Instructions for the task
Retype the entries exactly, but skip the pictures.

==== Data shown ====

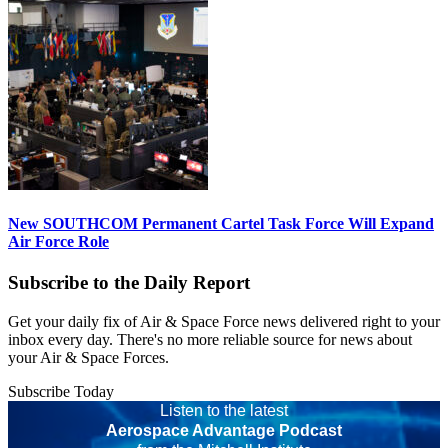
New SOUTHCOM Permanent Cartel Task Force Will Expand
Air Force Role
Subscribe to the Daily Report
Get your daily fix of Air & Space Force news delivered right to your
inbox every day. There's no more reliable source for news about
your Air & Space Forces.
Subscribe Today
Listen to the latest
Aerospace Advantage Podcast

====

Response to this task
New SOUTHCOM Permanent Cartel Task Force Will Expand
Air Force Role
Subscribe to the Daily Report
Get your daily fix of Air & Space Force news delivered right to your
inbox every day. There's no more reliable source for news about
your Air & Space Forces.
Subscribe Today
Listen to the latest
Aerospace Advantage Podcast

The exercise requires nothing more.